In the records below, find each line holding the word "pour" and copy it.

[Transcribed page contents]
Start of Block

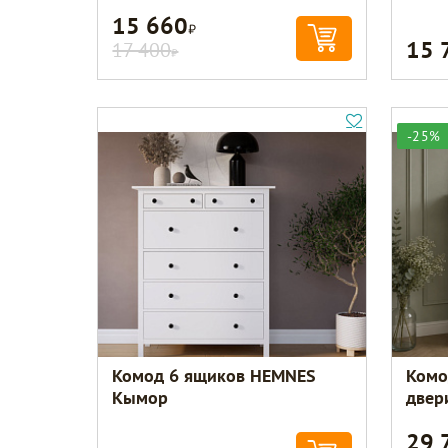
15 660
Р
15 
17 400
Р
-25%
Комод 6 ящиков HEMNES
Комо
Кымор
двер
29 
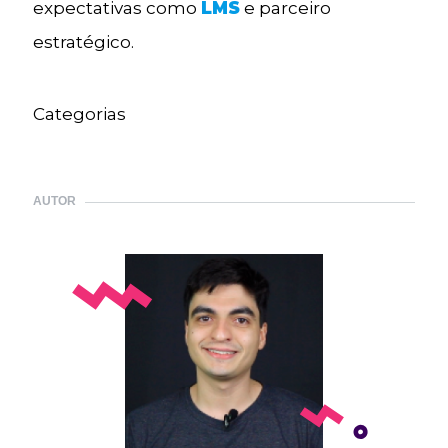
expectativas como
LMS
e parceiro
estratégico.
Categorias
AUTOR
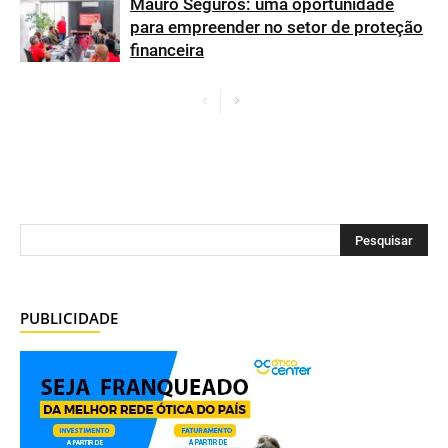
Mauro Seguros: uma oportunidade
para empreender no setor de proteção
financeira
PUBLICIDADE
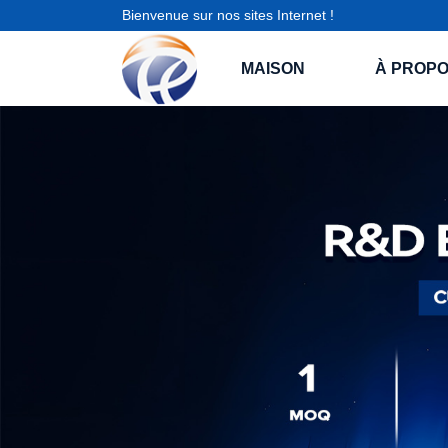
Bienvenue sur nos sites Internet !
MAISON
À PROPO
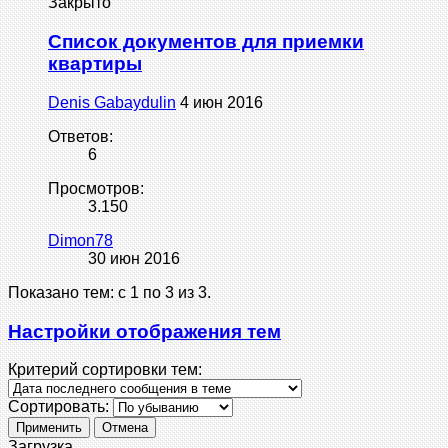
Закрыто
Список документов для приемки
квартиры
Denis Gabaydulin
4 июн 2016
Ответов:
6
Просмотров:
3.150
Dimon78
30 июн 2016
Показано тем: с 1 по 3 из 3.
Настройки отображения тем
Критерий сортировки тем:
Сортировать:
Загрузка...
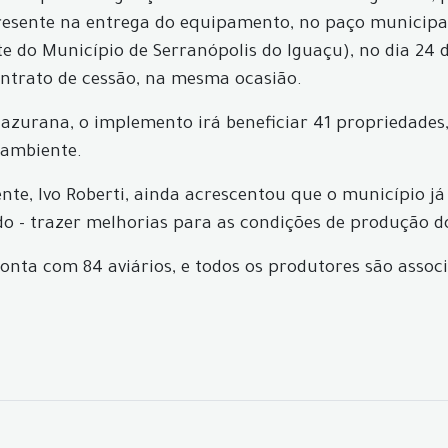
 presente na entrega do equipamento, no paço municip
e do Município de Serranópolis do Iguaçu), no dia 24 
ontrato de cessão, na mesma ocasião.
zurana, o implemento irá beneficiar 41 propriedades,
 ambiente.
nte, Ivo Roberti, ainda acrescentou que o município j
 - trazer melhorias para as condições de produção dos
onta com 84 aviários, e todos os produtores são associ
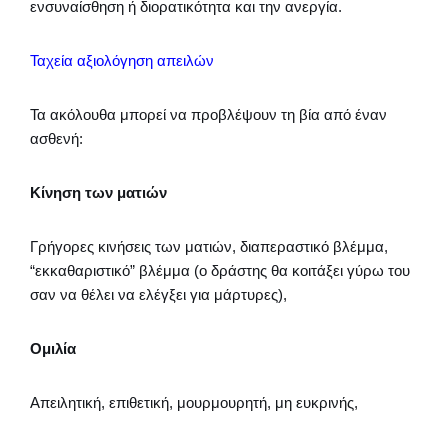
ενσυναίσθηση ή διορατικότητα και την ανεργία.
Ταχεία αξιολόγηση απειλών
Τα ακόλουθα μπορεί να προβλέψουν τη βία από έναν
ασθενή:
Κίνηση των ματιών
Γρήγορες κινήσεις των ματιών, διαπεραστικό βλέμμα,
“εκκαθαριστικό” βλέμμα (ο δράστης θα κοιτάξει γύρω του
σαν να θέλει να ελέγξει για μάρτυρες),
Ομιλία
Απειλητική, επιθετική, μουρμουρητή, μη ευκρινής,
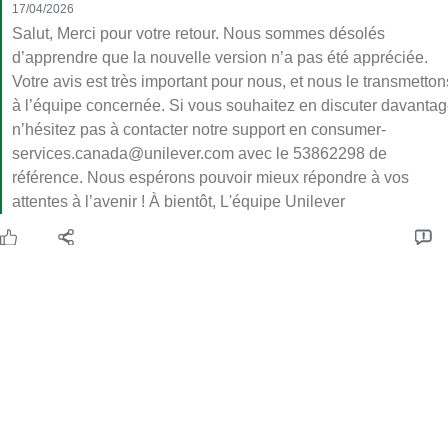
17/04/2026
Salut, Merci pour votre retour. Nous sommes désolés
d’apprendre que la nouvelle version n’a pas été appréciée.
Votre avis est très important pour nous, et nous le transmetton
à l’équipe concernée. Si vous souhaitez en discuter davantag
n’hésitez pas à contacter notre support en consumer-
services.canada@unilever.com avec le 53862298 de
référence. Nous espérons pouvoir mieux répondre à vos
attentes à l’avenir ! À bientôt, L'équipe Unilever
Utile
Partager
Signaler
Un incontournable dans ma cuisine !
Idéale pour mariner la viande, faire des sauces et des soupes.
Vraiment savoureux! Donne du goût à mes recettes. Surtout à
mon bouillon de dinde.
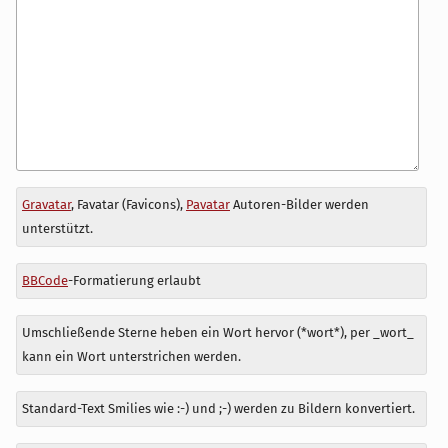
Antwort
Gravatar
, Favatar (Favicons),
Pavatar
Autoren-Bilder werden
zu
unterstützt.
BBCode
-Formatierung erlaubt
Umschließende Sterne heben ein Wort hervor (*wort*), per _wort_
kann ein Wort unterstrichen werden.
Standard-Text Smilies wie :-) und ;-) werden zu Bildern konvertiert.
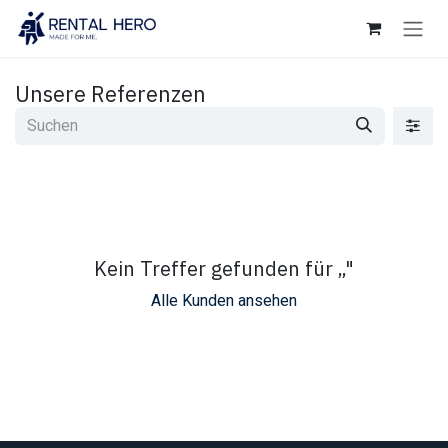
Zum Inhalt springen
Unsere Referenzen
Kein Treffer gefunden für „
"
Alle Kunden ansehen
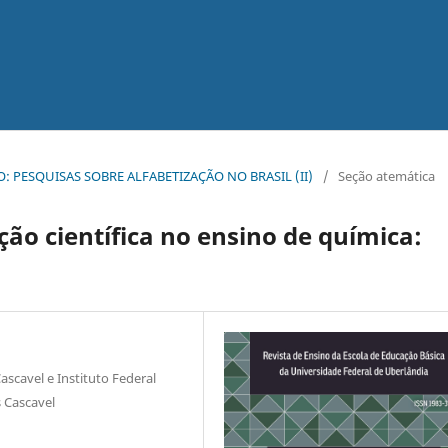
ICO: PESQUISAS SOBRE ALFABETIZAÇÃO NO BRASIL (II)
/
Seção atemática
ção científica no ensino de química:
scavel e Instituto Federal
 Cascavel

End of Block

• Written response:
Salut, Merci pour votre retour. Nous sommes désolés
Votre avis est très important pour nous, et nous le transmetton
Idéale pour mariner la viande, faire des sauces et des soupes.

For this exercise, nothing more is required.